[Structured page parsing data]
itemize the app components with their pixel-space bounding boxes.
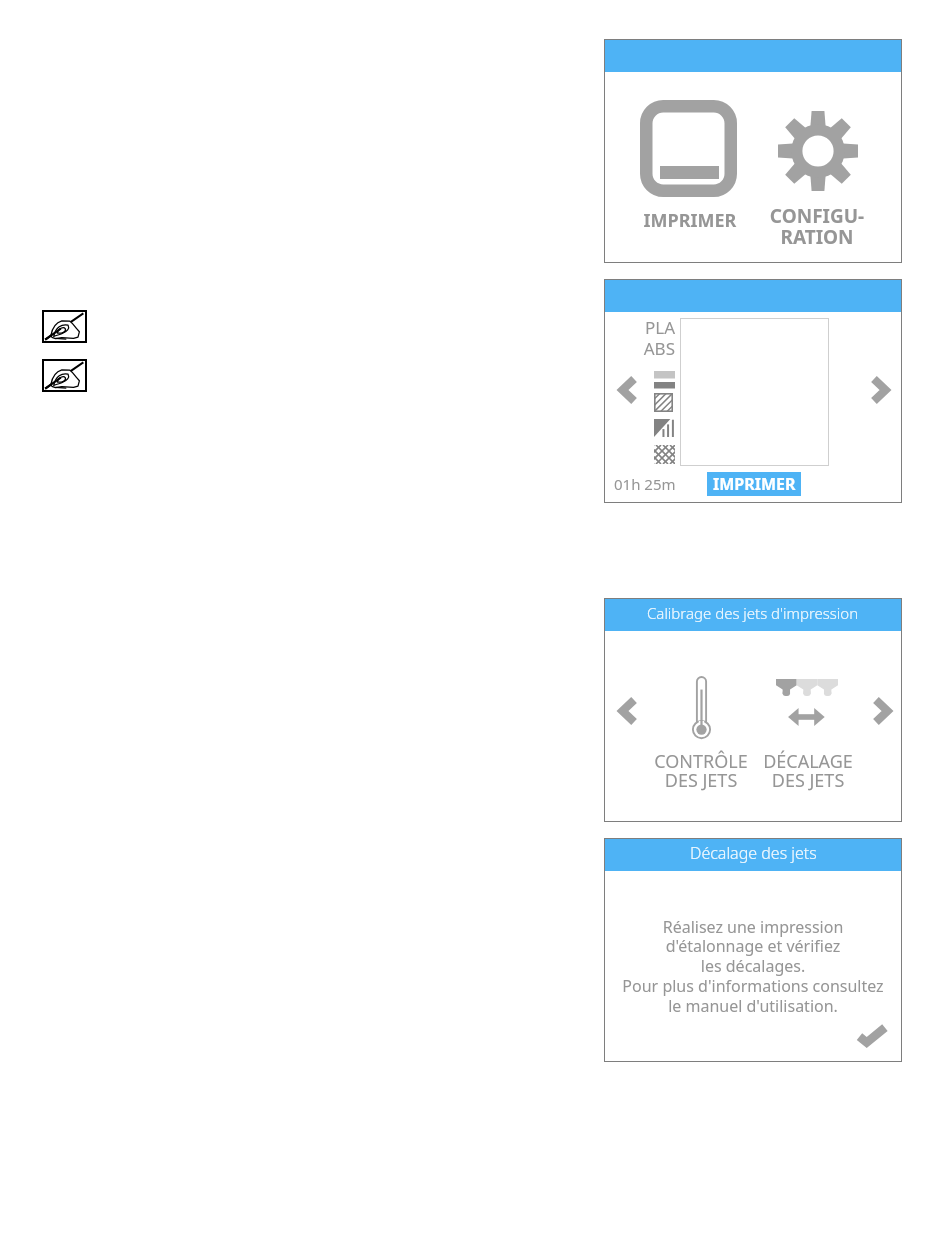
button[interactable]: Note <box>42 310 87 343</box>
staticText: CONFIGU- RATION <box>751 203 883 250</box>
button[interactable]: Suivant <box>863 370 897 410</box>
staticText: IMPRIMER <box>624 208 756 233</box>
staticText: DÉCALAGE DES JETS <box>753 749 863 792</box>
button[interactable]: Précédent <box>611 370 645 410</box>
staticText: Décalage des jets <box>690 842 817 864</box>
button[interactable]: Aperçu <box>680 318 829 466</box>
staticText: CONTRÔLE DES JETS <box>646 749 756 792</box>
staticText: Réalisez une impression d'étalonnage et … <box>604 916 902 1017</box>
button[interactable]: Remplissage <box>654 370 675 465</box>
staticText: 01h 25m <box>614 474 676 494</box>
staticText: ABS <box>630 337 675 359</box>
staticText: Calibrage des jets d'impression <box>647 603 859 623</box>
button[interactable]: Note <box>42 359 87 392</box>
button[interactable]: IMPRIMER <box>624 93 756 223</box>
button[interactable]: Précédent <box>611 691 645 731</box>
button[interactable]: Suivant <box>865 691 899 731</box>
staticText: PLA <box>630 316 675 338</box>
button[interactable]: PLA <box>630 316 675 338</box>
button[interactable]: CONTRÔLE DES JETS <box>646 671 756 793</box>
button[interactable]: IMPRIMER <box>707 472 801 496</box>
button[interactable]: Valider <box>849 1016 893 1054</box>
staticText: IMPRIMER <box>713 473 796 495</box>
button[interactable]: DÉCALAGE DES JETS <box>753 671 863 793</box>
button[interactable]: CONFIGU- RATION <box>751 93 883 243</box>
button[interactable]: ABS <box>630 337 675 359</box>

[Exercise details]
Leaving the pictures behind, return every line above exactly.

[Response to this exercise]
itemize the app components with their pixel-space bounding boxes.
button[interactable]: Note <box>42 310 87 343</box>
staticText: CONFIGU- RATION <box>751 203 883 250</box>
button[interactable]: Suivant <box>863 370 897 410</box>
staticText: IMPRIMER <box>624 208 756 233</box>
staticText: DÉCALAGE DES JETS <box>753 749 863 792</box>
button[interactable]: Précédent <box>611 370 645 410</box>
staticText: Décalage des jets <box>690 842 817 864</box>
button[interactable]: Aperçu <box>680 318 829 466</box>
staticText: CONTRÔLE DES JETS <box>646 749 756 792</box>
staticText: Réalisez une impression d'étalonnage et … <box>604 916 902 1017</box>
button[interactable]: Remplissage <box>654 370 675 465</box>
staticText: 01h 25m <box>614 474 676 494</box>
staticText: ABS <box>630 337 675 359</box>
staticText: Calibrage des jets d'impression <box>647 603 859 623</box>
button[interactable]: Note <box>42 359 87 392</box>
button[interactable]: IMPRIMER <box>624 93 756 223</box>
button[interactable]: Précédent <box>611 691 645 731</box>
button[interactable]: Suivant <box>865 691 899 731</box>
staticText: PLA <box>630 316 675 338</box>
button[interactable]: PLA <box>630 316 675 338</box>
button[interactable]: CONTRÔLE DES JETS <box>646 671 756 793</box>
button[interactable]: IMPRIMER <box>707 472 801 496</box>
button[interactable]: Valider <box>849 1016 893 1054</box>
staticText: IMPRIMER <box>713 473 796 495</box>
button[interactable]: DÉCALAGE DES JETS <box>753 671 863 793</box>
button[interactable]: CONFIGU- RATION <box>751 93 883 243</box>
button[interactable]: ABS <box>630 337 675 359</box>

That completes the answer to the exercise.